One reason why primary prevention programs fail to achieve the desired behavior outcomes may be due to a number of methodological problems, such as the validity of selfreport assessments and low baseline rates of eating disordered behaviors (e.g. self-induced vomiting). It is possible, however, that prevention efforts should be directed at individuals younger than elementary school age in order to make a difference. It may be necessary for more thorough and effective prevention strategies to be developed. It is also not often studied how secondary prevention can be used to treat eating disorders. Therefore, it is important to continue to research effective strategies for helping to identify people who have eating disorders.
In summary,
A strict diagnosis criteria shows that there is a low prevalence of any particular eating disorder. However, if you combine the prevalence rates of different eating disorders, it is possible for up to 5-10% of women to be diagnosed with an eating disorder. These disorders can have serious social, psychological, medical and health consequences.

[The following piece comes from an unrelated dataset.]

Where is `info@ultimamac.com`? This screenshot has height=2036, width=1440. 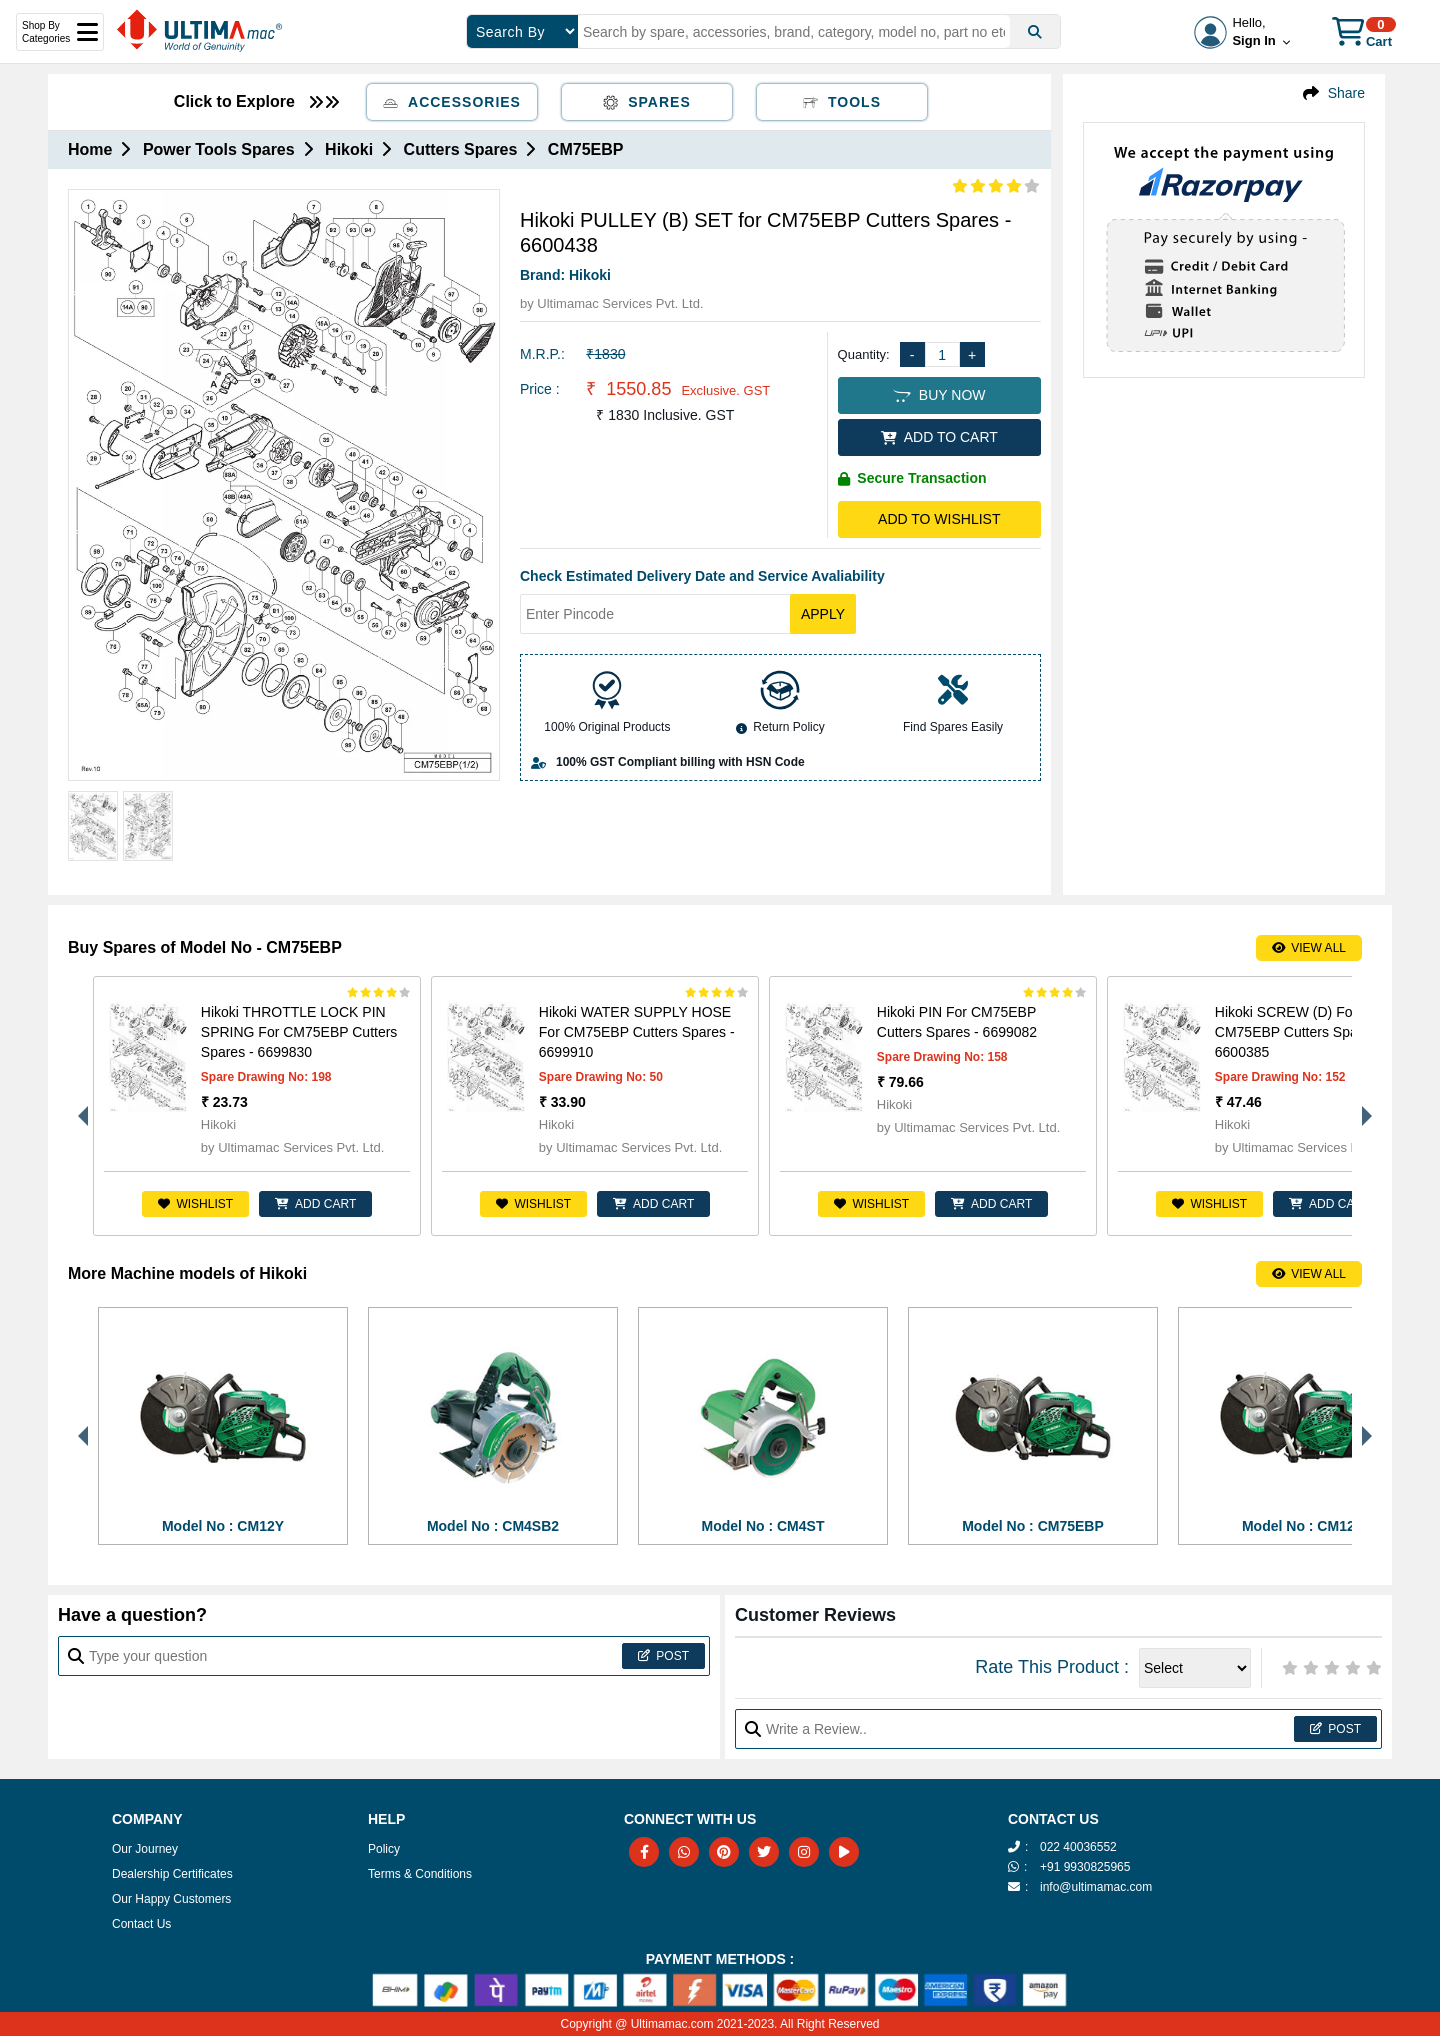 info@ultimamac.com is located at coordinates (1096, 1887). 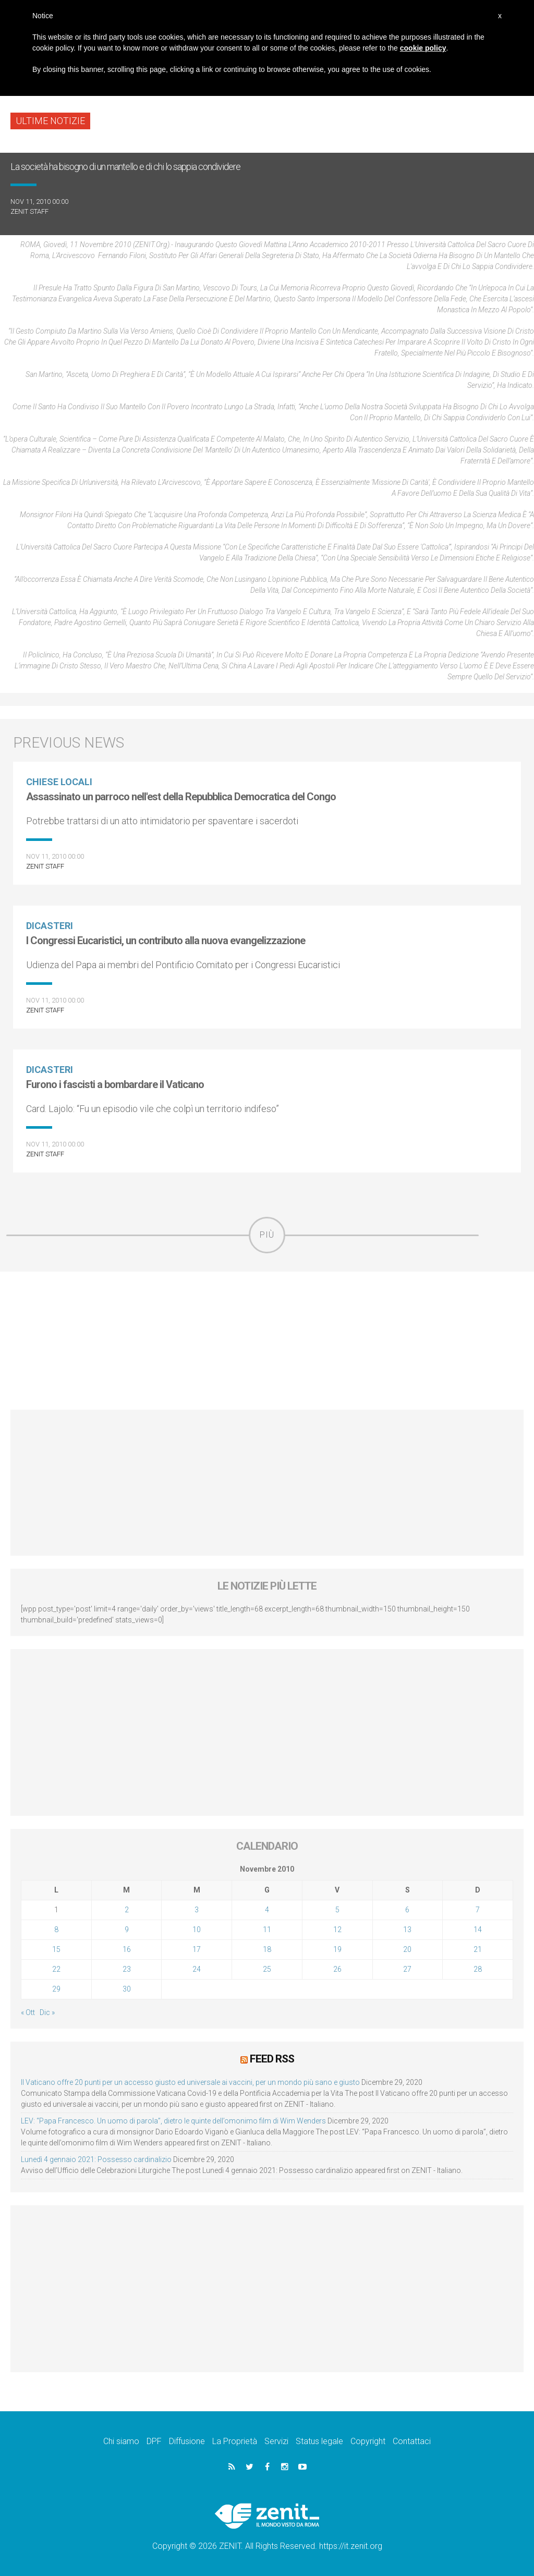  Describe the element at coordinates (337, 1969) in the screenshot. I see `26 [Articoli pubblicati in 26 November 2010]` at that location.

People with eating disorders need multifaceted treatment. This can include psychotherapy or pharmacotherapy, nutritional counseling, or medical management. The team includes members from several disciplines, including psychologists and psychiatrists.
These disorders have seen significant improvement in treatment over the past decade, according to literature. Unfortunately, there is still a substantial sub-group of people who have anorexia, bulimia, or both, that don’t respond well to current therapies. It is important to predict treatment response and match individuals with treatments. Effective primary and secundary prevention strategies must also be created.